Seulement voilà, pour reprendre la question posée dans l’intitulé même du cours de Heidegger : qu’appelle-t-on penser ?

Certes, la Gym cerveau de Monique Le Poncin ne répond pas globalement à cette question, mais elle isole un certain nombre de compétences ou d’activités que notre cerveau accomplit avec efficacité, ou non – dans ce dernier cas, elle parle d’« hypo-efficience », donc de fonctionnement ralenti ou détérioré de la « machine ». Il y a, à l’en croire, principalement cinq opérations cérébrales à cultiver par des exercices réguliers : l’activité perceptive, c’est-à-dire la capacité à traiter de manière « rapide et précise » les informations que nous livrent nos sens ; l’activité visuo-spatiale, qui inclut les problèmes d’orientation et de repérage dans l’espace ; l’activité de structuration, soit la capacité à agencer des éléments en un ensemble cohérent ; l’activité logique, principalement déductive ; et enfin l’activité verbale, ou l’aptitude au langage… Pour développer chacune de ces compétences, Monique Le Poncin propose des exercices qui consisteront, par exemple, à résoudre en temps limité des « jeux des sept erreurs », à s’entraîner chez soi le soir à faire le plan sur une feuille des lieux qu’on a visités dans la journée, à trouver la séquence manquante dans une série de chiffres ou encore à composer des mots à partir de séries de lettres, comme au Scrabble.

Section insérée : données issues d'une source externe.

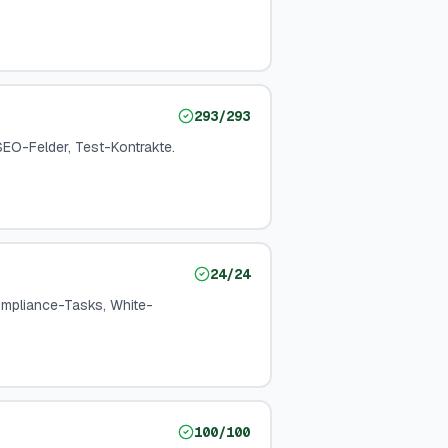
293
/
293
SEO-Felder, Test-Kontrakte.
24
/
24
ompliance-Tasks, White-
100
/
100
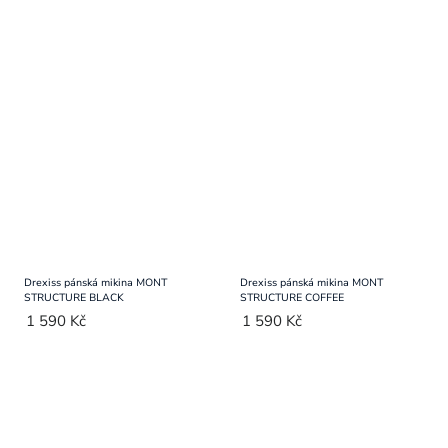
Drexiss pánská mikina MONT
Drexiss pánská mikina MONT
STRUCTURE BLACK
STRUCTURE COFFEE
1 590 Kč
1 590 Kč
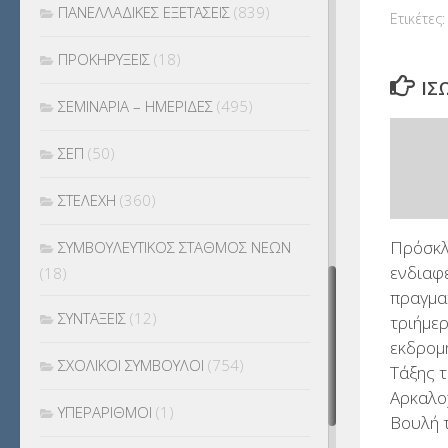
ΠΑΝΕΛΛΑΔΙΚΕΣ ΕΞΕΤΑΣΕΙΣ
(839)
Ετικέτες:
ΠΡΟΚΗΡΥΞΕΙΣ
(18)
ΊΣ
ΣΕΜΙΝΑΡΙΑ – ΗΜΕΡΙΔΕΣ
(495)
ΣΕΠ
(50)
ΣΤΕΛΕΧΗ
(360)
Πρόσκλ
ΣΥΜΒΟΥΛΕΥΤΙΚΟΣ ΣΤΑΘΜΟΣ ΝΕΩΝ
ενδιαφ
(18)
πραγμα
ΣΥΝΤΑΞΕΙΣ
(12)
τριήμε
εκδρομή
ΣΧΟΛΙΚΟΙ ΣΥΜΒΟΥΛΟΙ
(754)
Τάξης 
Αρκαλο
ΥΠΕΡΑΡΙΘΜΟΙ
(1)
Βουλή 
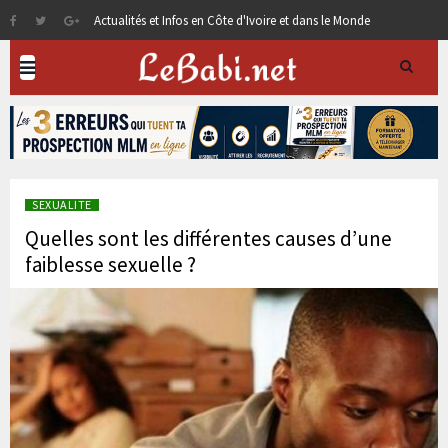
Actualités et Infos en Côte d'Ivoire et dans le Monde
SEXUALITE
Quelles sont les différentes causes d’une
faiblesse sexuelle ?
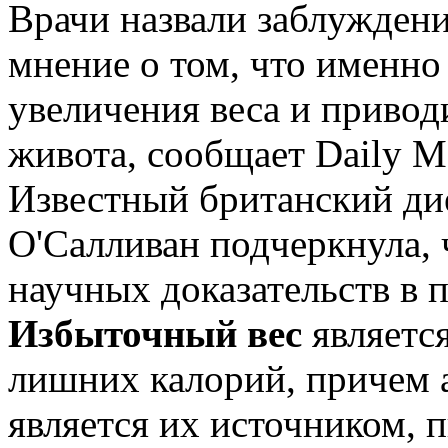
Врачи назвали заблужден
мнение о том, что именно
увеличения веса и привод
живота, сообщает Daily Ma
Известный британский ди
О'Салливан подчеркнула, 
научных доказательств в п
Избыточный вес
являетс
лишних калорий, причем 
является их источником, п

L’ensemble de ces aptitudes sont d’ailleurs sérieusement compromises si jamais un individu, pour quelque raison que ce soit, manque de motivation. C’est pourquoi les états où l’on pense mal, où l’on fait peu appel à son potentiel cérébral, préférant laisser son cerveau somnoler, s’apparentent, selon Monique Le Poncin, à des formes plus ou moins larvées de dépression.